Take these steps to protect personal data. Prevent CBP and ICE from seeing and reviewing personal or business data on electronic devices when entering the U.S.

• As much as possible, keep your personal and business data off your devices.

I connect to my workstation in my office remotely through a VPN connection from all over the world. My data files, emails, browsing data, etc. are accessed remotely while I travel. None of that data is on my laptop.

• For travel documents, don’t store them on your cellphone or laptop.

Store data on the cloud, then use the Internet to retrieve them while on the go, as necessary. If you collect data while traveling, store it on the cloud. Delete the data from your device after using them.

• If you must keep data on your devices, lock them down.

Encrypt hard drives and use strong passwords on all devices. Turn your devices off before entering customs.

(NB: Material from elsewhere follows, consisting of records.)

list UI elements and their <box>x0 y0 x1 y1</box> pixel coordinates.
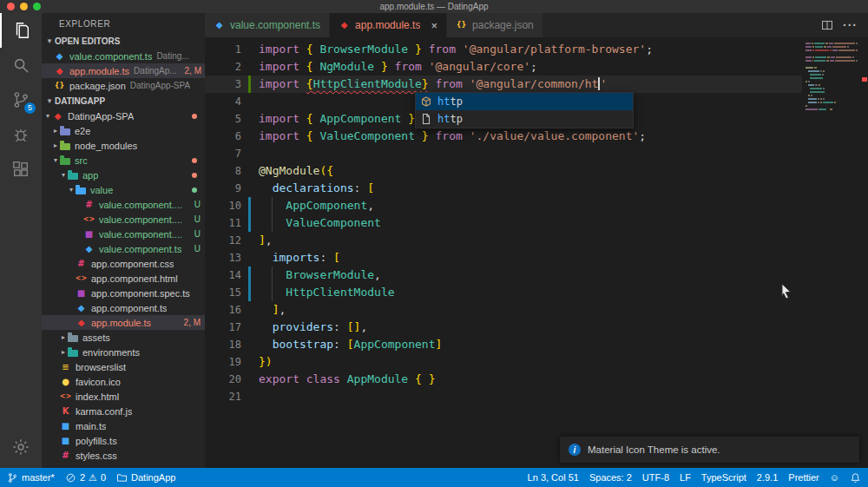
line-number[interactable]: 11 <box>205 214 241 232</box>
close-window-button[interactable] <box>7 3 15 10</box>
tab-package.json[interactable]: {}package.json <box>447 13 543 37</box>
feedback-icon[interactable]: ☺ <box>830 472 839 483</box>
suggest-item[interactable]: http <box>416 93 633 110</box>
line-number[interactable]: 14 <box>205 267 241 284</box>
line-number[interactable]: 20 <box>205 371 241 388</box>
status-spaces-2[interactable]: Spaces: 2 <box>589 472 632 483</box>
activity-explorer-icon[interactable] <box>0 13 42 48</box>
tree-item[interactable]: ▾app <box>42 168 205 182</box>
open-editor-item[interactable]: ◆app.module.tsDatingAp...2, M <box>42 63 205 78</box>
line-number[interactable]: 12 <box>205 232 241 249</box>
activity-extensions-icon[interactable] <box>0 152 42 187</box>
status-ln-3-col-51[interactable]: Ln 3, Col 51 <box>528 472 579 483</box>
status-2-9-1[interactable]: 2.9.1 <box>757 472 778 483</box>
tree-item[interactable]: ■value.component....U <box>42 227 205 241</box>
tree-item[interactable]: ●favicon.ico <box>42 374 205 389</box>
line-number[interactable]: 10 <box>205 197 241 214</box>
tree-item[interactable]: ▸environments <box>42 345 205 359</box>
minimize-window-button[interactable] <box>20 3 28 10</box>
activity-search-icon[interactable] <box>0 48 42 82</box>
tree-item[interactable]: ■main.ts <box>42 418 205 433</box>
code-line-2[interactable]: 2import { NgModule } from '@angular/core… <box>205 58 802 76</box>
line-number[interactable]: 21 <box>205 388 241 405</box>
tab-app.module.ts[interactable]: ◆app.module.ts× <box>330 13 447 37</box>
tree-item[interactable]: ◆value.component.tsU <box>42 241 205 256</box>
close-icon[interactable]: × <box>431 19 437 32</box>
folder-indicator[interactable]: DatingApp <box>116 472 175 484</box>
bell-icon[interactable] <box>850 472 861 484</box>
status-prettier[interactable]: Prettier <box>788 472 819 483</box>
activity-debug-icon[interactable] <box>0 117 42 152</box>
tree-item[interactable]: ▾value <box>42 182 205 197</box>
notification-toast[interactable]: i Material Icon Theme is active. <box>560 437 859 463</box>
status-utf-8[interactable]: UTF-8 <box>642 472 669 483</box>
line-number[interactable]: 4 <box>205 93 241 110</box>
tree-item[interactable]: #value.component....U <box>42 197 205 212</box>
code-line-9[interactable]: 9 declarations: [ <box>205 180 802 197</box>
code-line-10[interactable]: 10 AppComponent, <box>205 197 802 214</box>
code-editor[interactable]: 1import { BrowserModule } from '@angular… <box>205 37 868 468</box>
tree-item[interactable]: #styles.css <box>42 448 205 463</box>
line-number[interactable]: 5 <box>205 110 241 128</box>
tree-item[interactable]: ◆app.component.ts <box>42 300 205 315</box>
line-number[interactable]: 8 <box>205 162 241 180</box>
project-section-header[interactable]: ▾ DATINGAPP <box>42 93 205 109</box>
tree-item[interactable]: #app.component.css <box>42 256 205 271</box>
code-line-3[interactable]: 3import {HttpClientModule} from '@angula… <box>205 76 802 93</box>
code-line-13[interactable]: 13 imports: [ <box>205 249 802 267</box>
code-line-20[interactable]: 20export class AppModule { } <box>205 371 802 388</box>
code-line-14[interactable]: 14 BrowserModule, <box>205 267 802 284</box>
code-line-19[interactable]: 19}) <box>205 353 802 371</box>
tree-item[interactable]: ■app.component.spec.ts <box>42 286 205 300</box>
code-line-18[interactable]: 18 bootstrap: [AppComponent] <box>205 336 802 353</box>
line-number[interactable]: 9 <box>205 180 241 197</box>
tree-item[interactable]: ◆app.module.ts2, M <box>42 315 205 330</box>
line-number[interactable]: 17 <box>205 319 241 336</box>
problems-indicator[interactable]: 2 ⚠ 0 <box>65 472 106 484</box>
split-editor-icon[interactable] <box>821 19 833 31</box>
tree-item[interactable]: ■polyfills.ts <box>42 433 205 448</box>
tree-item[interactable]: ▾src <box>42 153 205 168</box>
code-line-12[interactable]: 12], <box>205 232 802 249</box>
status-lf[interactable]: LF <box>680 472 691 483</box>
tab-value.component.ts[interactable]: ◆value.component.ts <box>205 13 330 37</box>
more-actions-icon[interactable]: ··· <box>843 18 858 32</box>
tree-item[interactable]: ▸assets <box>42 330 205 345</box>
line-number[interactable]: 3 <box>205 76 241 93</box>
zoom-window-button[interactable] <box>33 3 41 10</box>
tree-item[interactable]: <>value.component....U <box>42 212 205 227</box>
line-number[interactable]: 7 <box>205 145 241 162</box>
status-typescript[interactable]: TypeScript <box>701 472 746 483</box>
line-number[interactable]: 18 <box>205 336 241 353</box>
code-line-7[interactable]: 7 <box>205 145 802 162</box>
tree-item[interactable]: ▸e2e <box>42 123 205 138</box>
code-line-17[interactable]: 17 providers: [], <box>205 319 802 336</box>
overview-ruler[interactable] <box>860 37 868 468</box>
code-line-1[interactable]: 1import { BrowserModule } from '@angular… <box>205 41 802 58</box>
line-number[interactable]: 15 <box>205 284 241 301</box>
minimap[interactable] <box>806 43 858 115</box>
code-line-16[interactable]: 16 ], <box>205 301 802 319</box>
code-line-21[interactable]: 21 <box>205 388 802 405</box>
open-editors-header[interactable]: ▾ OPEN EDITORS <box>42 33 205 49</box>
code-line-8[interactable]: 8@NgModule({ <box>205 162 802 180</box>
open-editor-item[interactable]: ◆value.component.tsDating... <box>42 49 205 63</box>
suggest-item[interactable]: http <box>416 110 633 128</box>
activity-source-control-icon[interactable]: 5 <box>0 82 42 117</box>
tree-item[interactable]: <>app.component.html <box>42 271 205 286</box>
line-number[interactable]: 2 <box>205 58 241 76</box>
code-line-6[interactable]: 6import { ValueComponent } from './value… <box>205 128 802 145</box>
tree-item[interactable]: ▾◆DatingApp-SPA <box>42 109 205 123</box>
tree-item[interactable]: <>index.html <box>42 389 205 404</box>
tree-item[interactable]: ≡browserslist <box>42 359 205 374</box>
tree-item[interactable]: Kkarma.conf.js <box>42 404 205 418</box>
line-number[interactable]: 13 <box>205 249 241 267</box>
open-editor-item[interactable]: {}package.jsonDatingApp-SPA <box>42 78 205 93</box>
activity-settings-icon[interactable] <box>0 430 42 464</box>
code-line-11[interactable]: 11 ValueComponent <box>205 214 802 232</box>
code-line-15[interactable]: 15 HttpClientModule <box>205 284 802 301</box>
git-branch-indicator[interactable]: master* <box>7 472 55 484</box>
line-number[interactable]: 16 <box>205 301 241 319</box>
line-number[interactable]: 6 <box>205 128 241 145</box>
line-number[interactable]: 1 <box>205 41 241 58</box>
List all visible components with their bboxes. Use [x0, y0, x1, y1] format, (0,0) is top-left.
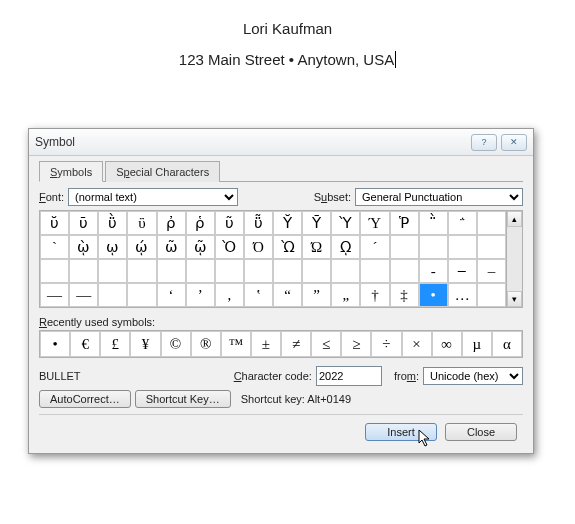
- tab-symbols[interactable]: Symbols: [39, 161, 103, 182]
- symbol-cell[interactable]: [273, 259, 302, 283]
- recent-cell[interactable]: ≥: [341, 331, 371, 357]
- symbol-cell[interactable]: •: [419, 283, 448, 307]
- titlebar[interactable]: Symbol ? ✕: [29, 129, 533, 156]
- symbol-cell[interactable]: [390, 235, 419, 259]
- symbol-cell[interactable]: ῠ: [40, 211, 69, 235]
- recent-cell[interactable]: ÷: [371, 331, 401, 357]
- close-button[interactable]: Close: [445, 423, 517, 441]
- insert-button[interactable]: Insert: [365, 423, 437, 441]
- symbol-cell[interactable]: ῦ: [215, 211, 244, 235]
- symbol-cell[interactable]: Ὺ: [331, 211, 360, 235]
- symbol-cell[interactable]: [448, 235, 477, 259]
- symbol-cell[interactable]: [360, 259, 389, 283]
- grid-scrollbar[interactable]: ▴ ▾: [507, 210, 523, 308]
- symbol-cell[interactable]: ‘: [157, 283, 186, 307]
- symbol-cell[interactable]: –: [477, 259, 506, 283]
- symbol-cell[interactable]: ΰ: [127, 211, 156, 235]
- charcode-input[interactable]: [316, 366, 382, 386]
- symbol-cell[interactable]: ‡: [390, 283, 419, 307]
- symbol-cell[interactable]: [69, 259, 98, 283]
- recent-cell[interactable]: £: [100, 331, 130, 357]
- symbol-cell[interactable]: ῴ: [127, 235, 156, 259]
- symbol-cell[interactable]: ´: [360, 235, 389, 259]
- symbol-cell[interactable]: ῢ: [98, 211, 127, 235]
- symbol-cell[interactable]: Ῡ: [302, 211, 331, 235]
- symbol-cell[interactable]: [186, 259, 215, 283]
- symbol-cell[interactable]: [244, 259, 273, 283]
- symbol-cell[interactable]: [477, 211, 506, 235]
- symbol-cell[interactable]: [215, 259, 244, 283]
- symbol-cell[interactable]: ῭: [419, 211, 448, 235]
- symbol-cell[interactable]: ‐: [419, 259, 448, 283]
- symbol-cell[interactable]: ῡ: [69, 211, 98, 235]
- autocorrect-button[interactable]: AutoCorrect…: [39, 390, 131, 408]
- symbol-cell[interactable]: [127, 283, 156, 307]
- symbol-cell[interactable]: [127, 259, 156, 283]
- recent-cell[interactable]: €: [70, 331, 100, 357]
- symbol-cell[interactable]: Ὼ: [273, 235, 302, 259]
- symbol-cell[interactable]: ‒: [448, 259, 477, 283]
- recent-cell[interactable]: α: [492, 331, 522, 357]
- symbol-cell[interactable]: [390, 259, 419, 283]
- symbol-cell[interactable]: —: [40, 283, 69, 307]
- recent-cell[interactable]: ≠: [281, 331, 311, 357]
- symbol-cell[interactable]: [302, 259, 331, 283]
- recent-cell[interactable]: ®: [191, 331, 221, 357]
- symbol-cell[interactable]: ”: [302, 283, 331, 307]
- symbol-cell[interactable]: ῤ: [157, 211, 186, 235]
- symbol-cell[interactable]: Ῠ: [273, 211, 302, 235]
- symbol-cell[interactable]: †: [360, 283, 389, 307]
- close-window-button[interactable]: ✕: [501, 134, 527, 151]
- symbol-cell[interactable]: ῲ: [69, 235, 98, 259]
- symbol-cell[interactable]: [98, 259, 127, 283]
- recent-cell[interactable]: ×: [402, 331, 432, 357]
- subset-select[interactable]: General Punctuation: [355, 188, 523, 206]
- symbol-cell[interactable]: [157, 259, 186, 283]
- symbol-cell[interactable]: Ό: [244, 235, 273, 259]
- symbol-cell[interactable]: [331, 259, 360, 283]
- shortcutkey-button[interactable]: Shortcut Key…: [135, 390, 231, 408]
- symbol-cell[interactable]: Ώ: [302, 235, 331, 259]
- symbol-cell[interactable]: [477, 235, 506, 259]
- tab-special-chars[interactable]: Special Characters: [105, 161, 220, 182]
- recent-cell[interactable]: ©: [161, 331, 191, 357]
- recent-cell[interactable]: ∞: [432, 331, 462, 357]
- symbol-cell[interactable]: ῶ: [157, 235, 186, 259]
- recent-symbols[interactable]: •€£¥©®™±≠≤≥÷×∞µα: [39, 330, 523, 358]
- symbol-cell[interactable]: ῧ: [244, 211, 273, 235]
- symbol-cell[interactable]: ῥ: [186, 211, 215, 235]
- symbol-cell[interactable]: Ῥ: [390, 211, 419, 235]
- symbol-cell[interactable]: ῼ: [331, 235, 360, 259]
- symbol-cell[interactable]: ‛: [244, 283, 273, 307]
- char-name: BULLET: [39, 370, 109, 382]
- font-select[interactable]: (normal text): [68, 188, 238, 206]
- symbol-cell[interactable]: Ύ: [360, 211, 389, 235]
- symbol-cell[interactable]: [98, 283, 127, 307]
- symbol-cell[interactable]: ’: [186, 283, 215, 307]
- symbol-cell[interactable]: „: [331, 283, 360, 307]
- scroll-down-icon[interactable]: ▾: [507, 291, 522, 307]
- from-select[interactable]: Unicode (hex): [423, 367, 523, 385]
- recent-cell[interactable]: ™: [221, 331, 251, 357]
- symbol-cell[interactable]: Ὸ: [215, 235, 244, 259]
- help-button[interactable]: ?: [471, 134, 497, 151]
- recent-cell[interactable]: ≤: [311, 331, 341, 357]
- symbol-cell[interactable]: `: [40, 235, 69, 259]
- symbol-cell[interactable]: ―: [69, 283, 98, 307]
- symbol-cell[interactable]: [477, 283, 506, 307]
- recent-cell[interactable]: ±: [251, 331, 281, 357]
- symbol-cell[interactable]: [40, 259, 69, 283]
- symbol-cell[interactable]: ΅: [448, 211, 477, 235]
- symbol-cell[interactable]: ‚: [215, 283, 244, 307]
- symbol-cell[interactable]: ῷ: [186, 235, 215, 259]
- scroll-up-icon[interactable]: ▴: [507, 211, 522, 227]
- symbol-grid[interactable]: ῠῡῢΰῤῥῦῧῨῩῪΎῬ῭΅`ῲῳῴῶῷῸΌῺΏῼ´‐‒–—―‘’‚‛“”„†…: [40, 211, 506, 307]
- cursor-icon: [418, 430, 432, 448]
- symbol-cell[interactable]: ῳ: [98, 235, 127, 259]
- symbol-cell[interactable]: [419, 235, 448, 259]
- symbol-cell[interactable]: “: [273, 283, 302, 307]
- recent-cell[interactable]: µ: [462, 331, 492, 357]
- recent-cell[interactable]: •: [40, 331, 70, 357]
- symbol-cell[interactable]: …: [448, 283, 477, 307]
- recent-cell[interactable]: ¥: [130, 331, 160, 357]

On many, you don’t get full protection if the devices aren’t off when customs takes custody of them in order to search them.

• Disable biometric unlocking of all your devices.

U.S. citizens can’t be forced to reveal their passwords and passcodes, but can be required to unlock devices biometrically.

• Backup your cellphone remotely,

Remove all but critical and important information on it before you enter the U.S.

Statistically, it is unlikely that you’ll be pulled aside by CBP when entering the U.S., but it could happen. Prepare for it if you’re concerned. Decide in advance if you’ll cooperate. If you don’t cooperate, be ready to be detained for a while.